***** DATA SHOWN
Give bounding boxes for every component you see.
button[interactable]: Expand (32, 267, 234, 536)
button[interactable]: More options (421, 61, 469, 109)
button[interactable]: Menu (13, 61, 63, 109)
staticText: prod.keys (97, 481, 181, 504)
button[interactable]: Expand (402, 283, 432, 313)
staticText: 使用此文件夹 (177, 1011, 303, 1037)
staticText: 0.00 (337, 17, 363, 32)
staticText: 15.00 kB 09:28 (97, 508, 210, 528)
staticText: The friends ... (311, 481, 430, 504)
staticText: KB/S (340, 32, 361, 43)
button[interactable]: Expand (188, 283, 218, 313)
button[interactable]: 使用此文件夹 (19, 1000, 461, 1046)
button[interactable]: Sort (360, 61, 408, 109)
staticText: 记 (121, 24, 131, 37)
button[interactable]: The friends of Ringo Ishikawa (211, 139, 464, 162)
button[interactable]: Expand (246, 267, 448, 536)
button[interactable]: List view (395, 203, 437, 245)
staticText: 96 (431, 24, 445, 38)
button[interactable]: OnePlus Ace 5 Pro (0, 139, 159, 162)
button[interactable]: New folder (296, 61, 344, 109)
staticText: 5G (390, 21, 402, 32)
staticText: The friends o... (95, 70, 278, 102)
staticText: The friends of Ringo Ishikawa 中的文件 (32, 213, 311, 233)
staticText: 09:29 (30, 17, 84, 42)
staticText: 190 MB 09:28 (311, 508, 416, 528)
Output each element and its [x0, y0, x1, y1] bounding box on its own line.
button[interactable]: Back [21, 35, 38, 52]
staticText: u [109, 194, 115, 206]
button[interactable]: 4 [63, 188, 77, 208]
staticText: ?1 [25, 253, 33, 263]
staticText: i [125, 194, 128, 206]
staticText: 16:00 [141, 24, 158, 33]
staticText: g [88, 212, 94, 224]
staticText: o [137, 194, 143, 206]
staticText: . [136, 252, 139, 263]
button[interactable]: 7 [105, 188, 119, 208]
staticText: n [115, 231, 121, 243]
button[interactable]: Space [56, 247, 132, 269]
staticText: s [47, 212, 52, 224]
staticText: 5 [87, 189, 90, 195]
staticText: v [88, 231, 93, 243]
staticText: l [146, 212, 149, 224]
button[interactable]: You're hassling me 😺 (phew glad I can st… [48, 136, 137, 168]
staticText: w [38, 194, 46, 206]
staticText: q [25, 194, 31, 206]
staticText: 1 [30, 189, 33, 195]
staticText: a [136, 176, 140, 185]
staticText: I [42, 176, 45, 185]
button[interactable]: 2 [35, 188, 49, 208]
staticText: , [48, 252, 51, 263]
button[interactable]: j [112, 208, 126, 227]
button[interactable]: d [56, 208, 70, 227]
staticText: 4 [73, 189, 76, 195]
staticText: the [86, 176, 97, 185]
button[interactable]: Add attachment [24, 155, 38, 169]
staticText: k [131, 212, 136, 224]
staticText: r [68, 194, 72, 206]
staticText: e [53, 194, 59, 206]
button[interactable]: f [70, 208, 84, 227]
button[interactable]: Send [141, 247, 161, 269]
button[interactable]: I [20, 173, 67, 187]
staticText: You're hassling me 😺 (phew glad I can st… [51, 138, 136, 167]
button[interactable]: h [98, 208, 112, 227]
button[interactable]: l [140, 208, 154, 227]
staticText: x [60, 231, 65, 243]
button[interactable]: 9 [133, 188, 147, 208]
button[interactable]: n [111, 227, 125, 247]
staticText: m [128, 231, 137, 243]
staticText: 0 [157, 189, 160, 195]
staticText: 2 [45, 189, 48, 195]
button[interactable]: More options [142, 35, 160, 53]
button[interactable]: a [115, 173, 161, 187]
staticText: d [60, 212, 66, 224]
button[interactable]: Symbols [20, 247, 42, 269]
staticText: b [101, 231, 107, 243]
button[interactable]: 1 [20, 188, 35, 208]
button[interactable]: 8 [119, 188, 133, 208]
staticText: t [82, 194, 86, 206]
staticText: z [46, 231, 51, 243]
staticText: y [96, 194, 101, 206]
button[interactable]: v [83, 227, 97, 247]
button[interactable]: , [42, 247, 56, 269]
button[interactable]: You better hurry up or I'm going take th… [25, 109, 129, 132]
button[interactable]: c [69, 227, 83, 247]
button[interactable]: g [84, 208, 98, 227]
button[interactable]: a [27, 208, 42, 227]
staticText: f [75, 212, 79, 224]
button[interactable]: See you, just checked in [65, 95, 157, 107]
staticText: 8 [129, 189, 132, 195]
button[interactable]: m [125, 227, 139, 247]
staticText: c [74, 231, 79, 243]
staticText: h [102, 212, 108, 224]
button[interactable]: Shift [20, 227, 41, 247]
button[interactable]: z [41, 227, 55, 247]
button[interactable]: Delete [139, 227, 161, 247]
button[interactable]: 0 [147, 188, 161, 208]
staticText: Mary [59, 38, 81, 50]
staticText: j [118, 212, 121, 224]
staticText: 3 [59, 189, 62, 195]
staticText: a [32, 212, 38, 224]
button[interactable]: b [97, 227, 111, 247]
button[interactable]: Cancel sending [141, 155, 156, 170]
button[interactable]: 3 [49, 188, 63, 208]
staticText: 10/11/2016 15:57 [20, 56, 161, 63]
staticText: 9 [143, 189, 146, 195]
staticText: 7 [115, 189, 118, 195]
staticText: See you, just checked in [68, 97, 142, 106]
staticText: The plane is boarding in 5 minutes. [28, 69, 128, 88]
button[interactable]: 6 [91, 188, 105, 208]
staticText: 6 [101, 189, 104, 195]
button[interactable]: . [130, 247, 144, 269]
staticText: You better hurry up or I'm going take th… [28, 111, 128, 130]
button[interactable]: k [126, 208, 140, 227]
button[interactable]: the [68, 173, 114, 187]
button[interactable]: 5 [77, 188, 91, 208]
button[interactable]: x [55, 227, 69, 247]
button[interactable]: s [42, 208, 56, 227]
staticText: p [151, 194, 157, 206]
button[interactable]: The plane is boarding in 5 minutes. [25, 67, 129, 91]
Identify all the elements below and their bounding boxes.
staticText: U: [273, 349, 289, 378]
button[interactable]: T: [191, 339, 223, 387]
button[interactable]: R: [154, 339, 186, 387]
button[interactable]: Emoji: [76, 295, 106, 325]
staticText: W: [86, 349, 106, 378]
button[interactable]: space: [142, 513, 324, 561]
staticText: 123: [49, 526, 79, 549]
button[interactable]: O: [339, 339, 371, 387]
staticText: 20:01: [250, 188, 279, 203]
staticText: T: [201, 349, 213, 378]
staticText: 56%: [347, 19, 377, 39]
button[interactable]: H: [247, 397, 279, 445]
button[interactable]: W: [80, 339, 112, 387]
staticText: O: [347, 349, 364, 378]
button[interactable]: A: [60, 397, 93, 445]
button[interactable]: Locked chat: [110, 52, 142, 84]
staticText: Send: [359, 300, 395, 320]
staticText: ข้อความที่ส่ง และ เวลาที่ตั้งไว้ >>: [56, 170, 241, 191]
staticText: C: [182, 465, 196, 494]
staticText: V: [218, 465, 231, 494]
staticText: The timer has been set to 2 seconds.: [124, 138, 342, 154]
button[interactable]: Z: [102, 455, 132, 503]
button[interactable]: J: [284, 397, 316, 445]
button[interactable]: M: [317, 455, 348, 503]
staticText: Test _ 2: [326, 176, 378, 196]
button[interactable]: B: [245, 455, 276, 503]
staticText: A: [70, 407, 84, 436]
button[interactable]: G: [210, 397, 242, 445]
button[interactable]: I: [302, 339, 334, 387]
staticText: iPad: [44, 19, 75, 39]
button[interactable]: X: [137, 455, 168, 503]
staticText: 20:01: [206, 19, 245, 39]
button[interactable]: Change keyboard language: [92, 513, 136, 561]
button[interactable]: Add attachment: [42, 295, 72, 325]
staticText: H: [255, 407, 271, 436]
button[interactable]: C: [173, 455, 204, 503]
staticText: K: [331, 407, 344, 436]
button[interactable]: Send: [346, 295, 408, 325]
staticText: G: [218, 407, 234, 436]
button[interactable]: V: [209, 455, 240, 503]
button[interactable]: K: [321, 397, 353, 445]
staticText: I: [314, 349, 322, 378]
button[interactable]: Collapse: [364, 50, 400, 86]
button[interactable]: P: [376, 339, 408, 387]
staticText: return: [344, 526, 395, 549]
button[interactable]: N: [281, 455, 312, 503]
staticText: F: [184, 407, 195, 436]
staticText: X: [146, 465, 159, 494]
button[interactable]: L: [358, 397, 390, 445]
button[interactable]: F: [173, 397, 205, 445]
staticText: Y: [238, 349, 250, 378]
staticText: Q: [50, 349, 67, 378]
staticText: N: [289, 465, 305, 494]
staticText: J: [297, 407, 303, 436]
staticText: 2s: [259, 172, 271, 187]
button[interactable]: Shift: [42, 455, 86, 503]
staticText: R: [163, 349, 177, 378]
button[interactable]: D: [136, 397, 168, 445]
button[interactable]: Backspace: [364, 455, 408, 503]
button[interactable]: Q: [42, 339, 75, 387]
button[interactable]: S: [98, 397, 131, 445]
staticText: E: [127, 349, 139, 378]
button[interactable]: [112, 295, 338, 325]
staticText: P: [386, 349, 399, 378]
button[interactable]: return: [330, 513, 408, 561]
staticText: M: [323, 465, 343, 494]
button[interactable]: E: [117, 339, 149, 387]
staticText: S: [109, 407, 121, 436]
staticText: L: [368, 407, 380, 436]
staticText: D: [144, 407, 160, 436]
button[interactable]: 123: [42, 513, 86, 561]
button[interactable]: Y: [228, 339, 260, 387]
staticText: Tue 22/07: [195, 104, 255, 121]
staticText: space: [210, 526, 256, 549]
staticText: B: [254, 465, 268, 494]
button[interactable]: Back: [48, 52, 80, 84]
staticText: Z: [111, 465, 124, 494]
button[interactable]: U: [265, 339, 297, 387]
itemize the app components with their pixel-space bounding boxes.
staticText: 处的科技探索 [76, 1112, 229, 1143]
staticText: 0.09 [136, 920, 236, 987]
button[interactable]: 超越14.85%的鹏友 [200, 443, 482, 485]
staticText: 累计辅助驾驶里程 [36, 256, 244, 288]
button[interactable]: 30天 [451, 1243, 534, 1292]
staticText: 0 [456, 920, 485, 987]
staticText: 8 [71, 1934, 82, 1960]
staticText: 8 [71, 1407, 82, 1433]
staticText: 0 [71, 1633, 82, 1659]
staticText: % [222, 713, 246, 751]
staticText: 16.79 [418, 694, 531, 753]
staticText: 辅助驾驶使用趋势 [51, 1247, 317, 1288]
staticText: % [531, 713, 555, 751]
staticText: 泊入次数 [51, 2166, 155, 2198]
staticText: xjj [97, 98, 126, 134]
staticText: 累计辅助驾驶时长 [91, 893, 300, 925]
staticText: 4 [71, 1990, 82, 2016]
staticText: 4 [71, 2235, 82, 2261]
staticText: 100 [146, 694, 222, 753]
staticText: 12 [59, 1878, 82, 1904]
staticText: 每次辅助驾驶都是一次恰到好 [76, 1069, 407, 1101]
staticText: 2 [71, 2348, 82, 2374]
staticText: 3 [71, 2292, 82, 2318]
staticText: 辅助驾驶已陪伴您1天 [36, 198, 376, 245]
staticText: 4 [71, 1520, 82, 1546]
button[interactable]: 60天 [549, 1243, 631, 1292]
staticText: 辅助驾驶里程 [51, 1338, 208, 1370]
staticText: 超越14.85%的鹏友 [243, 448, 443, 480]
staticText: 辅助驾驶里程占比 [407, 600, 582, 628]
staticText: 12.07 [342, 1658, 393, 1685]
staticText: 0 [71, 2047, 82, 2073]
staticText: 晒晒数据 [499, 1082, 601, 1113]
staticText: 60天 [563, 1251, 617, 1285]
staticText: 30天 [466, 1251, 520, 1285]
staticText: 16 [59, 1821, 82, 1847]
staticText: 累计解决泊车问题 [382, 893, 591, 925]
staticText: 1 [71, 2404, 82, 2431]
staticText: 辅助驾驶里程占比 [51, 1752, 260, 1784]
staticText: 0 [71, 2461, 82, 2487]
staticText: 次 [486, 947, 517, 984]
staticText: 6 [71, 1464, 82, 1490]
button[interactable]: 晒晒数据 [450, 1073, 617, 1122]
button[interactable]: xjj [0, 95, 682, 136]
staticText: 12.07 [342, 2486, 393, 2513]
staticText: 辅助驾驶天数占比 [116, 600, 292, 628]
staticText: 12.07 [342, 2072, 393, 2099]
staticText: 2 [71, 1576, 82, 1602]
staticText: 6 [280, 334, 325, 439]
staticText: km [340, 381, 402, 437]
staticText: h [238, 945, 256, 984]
**********
Wherever a line of the material has the word "boxes", add it to a tally; give only the final number.

3